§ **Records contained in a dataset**
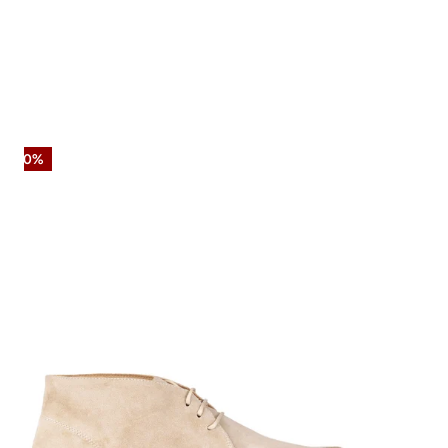
Suede
-50%
Chukka
Boot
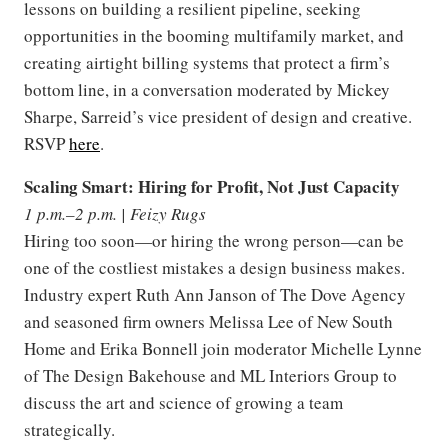
lessons on building a resilient pipeline, seeking
opportunities in the booming multifamily market, and
creating airtight billing systems that protect a firm’s
bottom line, in a conversation moderated by Mickey
Sharpe, Sarreid’s vice president of design and creative.
RSVP
here
.
Scaling Smart: Hiring for Profit, Not Just Capacity
1 p.m.–2 p.m. | Feizy Rugs
Hiring too soon—or hiring the wrong person—can be
one of the costliest mistakes a design business makes.
Industry expert Ruth Ann Janson of The Dove Agency
and seasoned firm owners Melissa Lee of New South
Home and Erika Bonnell join moderator Michelle Lynne
of The Design Bakehouse and ML Interiors Group to
discuss the art and science of growing a team
strategically.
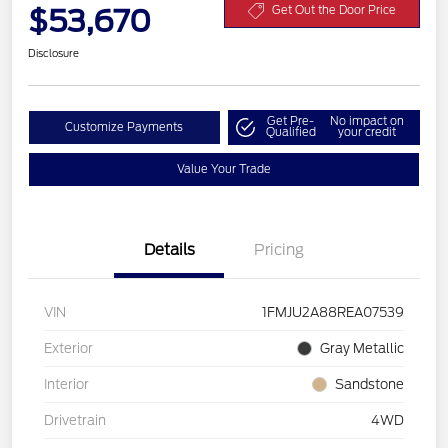
$53,670
Get Out the Door Price
Disclosure
Get Pre-
No impact on
Customize Payments
Qualified
your credit
Value Your Trade
Details
Pricing
VIN
1FMJU2A88REA07539
Exterior
Gray Metallic
Interior
Sandstone
Drivetrain
4WD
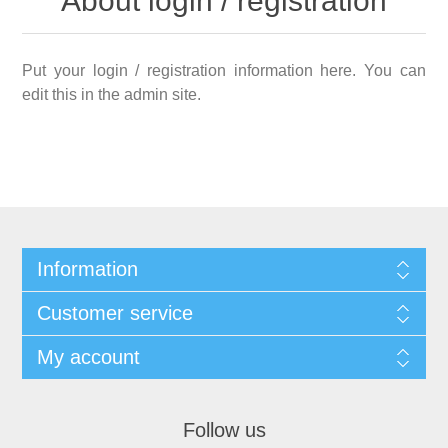
About login / registration
Put your login / registration information here. You can
edit this in the admin site.
Information
Customer service
My account
Follow us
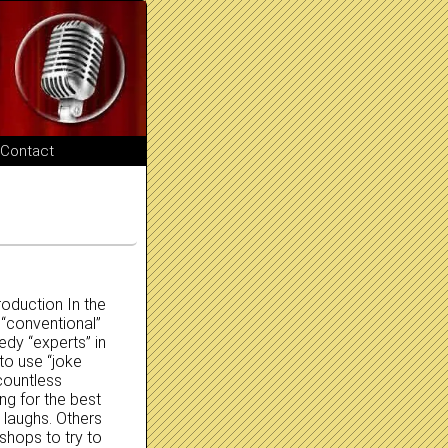
Contact
oduction In the
 “conventional”
edy “experts” in
to use “joke
countless
ng for the best
 laughs. Others
hops to try to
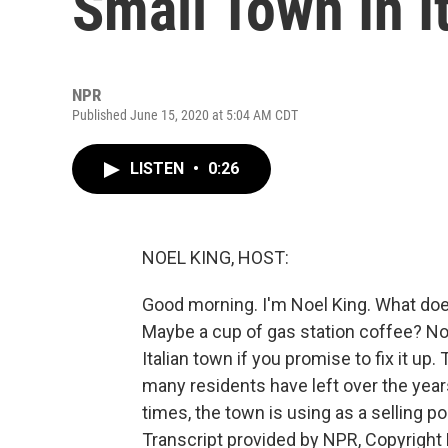
Small Town In I
NPR
Published June 15, 2020 at 5:04 AM CDT
LISTEN
•
0:26
NOEL KING, HOST:
Good morning. I'm Noel King. What does
Maybe a cup of gas station coffee? No
Italian town if you promise to fix it u
many residents have left over the year
times, the town is using as a selling p
Transcript provided by NPR, Copyright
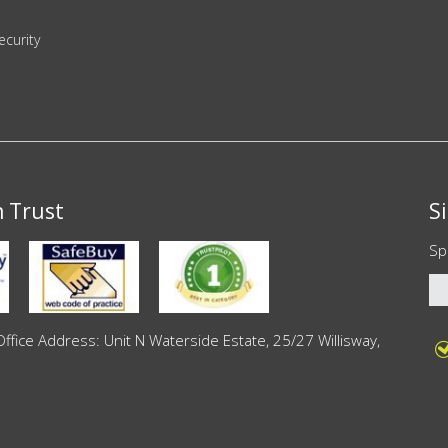
ecurity
n Trust
S
Sp
ce Address: Unit N Waterside Estate, 25/27 Willisway,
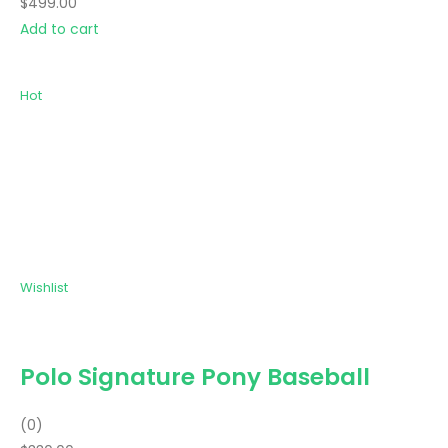
$499.00
Add to cart
Hot
Wishlist
Polo Signature Pony Baseball
(0)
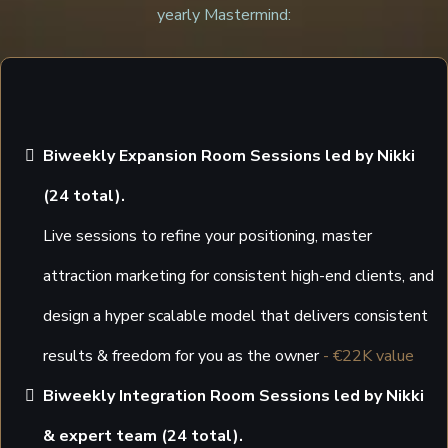
yearly Mastermind:
Biweekly Expansion Room Sessions led by Nikki
(24 total).
Live sessions to refine your positioning, master
attraction marketing for consistent high-end clients, and
design a hyper scalable model that delivers consistent
results & freedom for you as the owner
- €22K value
Biweekly Integration Room Sessions led by Nikki
& expert team (24 total).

§ **To do**
An exact reproduction of the data is required, with pictures excluded.

§ **Solution to the problem**
Suede
-50%
Chukka
Boot
lessons on building a resilient pipeline, seeking
opportunities in the booming multifamily market, and
creating airtight billing systems that protect a firm’s
bottom line, in a conversation moderated by Mickey
Sharpe, Sarreid’s vice president of design and creative.
RSVP
here
.
Scaling Smart: Hiring for Profit, Not Just Capacity
1 p.m.–2 p.m. | Feizy Rugs
Hiring too soon—or hiring the wrong person—can be
one of the costliest mistakes a design business makes.
Industry expert Ruth Ann Janson of The Dove Agency
and seasoned firm owners Melissa Lee of New South
Home and Erika Bonnell join moderator Michelle Lynne
of The Design Bakehouse and ML Interiors Group to
discuss the art and science of growing a team
strategically.
$53,670
Get Out the Door Price
Disclosure
Get Pre-
No impact on
Customize Payments
Qualified
your credit
Value Your Trade
Details
Pricing
VIN
1FMJU2A88REA07539
Exterior
Gray Metallic
Interior
Sandstone
Drivetrain
4WD
About login / registration
Put your login / registration information here. You can
edit this in the admin site.
Information
Customer service
My account
Follow us
Contact
oduction In the
 “conventional”
edy “experts” in
to use “joke
countless
ng for the best
 laughs. Others
hops to try to
Small Town In I
NPR
Published June 15, 2020 at 5:04 AM CDT
LISTEN
•
0:26
NOEL KING, HOST:
Good morning. I'm Noel King. What does
Maybe a cup of gas station coffee? No
Italian town if you promise to fix it u
many residents have left over the year
times, the town is using as a selling p
Transcript provided by NPR, Copyright
ecurity
n Trust
S
Sp
ce Address: Unit N Waterside Estate, 25/27 Willisway,
$499.00
Add to cart
Hot
Wishlist
Polo Signature Pony Baseball
(0)
yearly Mastermind:
Biweekly Expansion Room Sessions led by Nikki
(24 total).
Live sessions to refine your positioning, master
attraction marketing for consistent high-end clients, and
design a hyper scalable model that delivers consistent
results & freedom for you as the owner
- €22K value
Biweekly Integration Room Sessions led by Nikki
& expert team (24 total).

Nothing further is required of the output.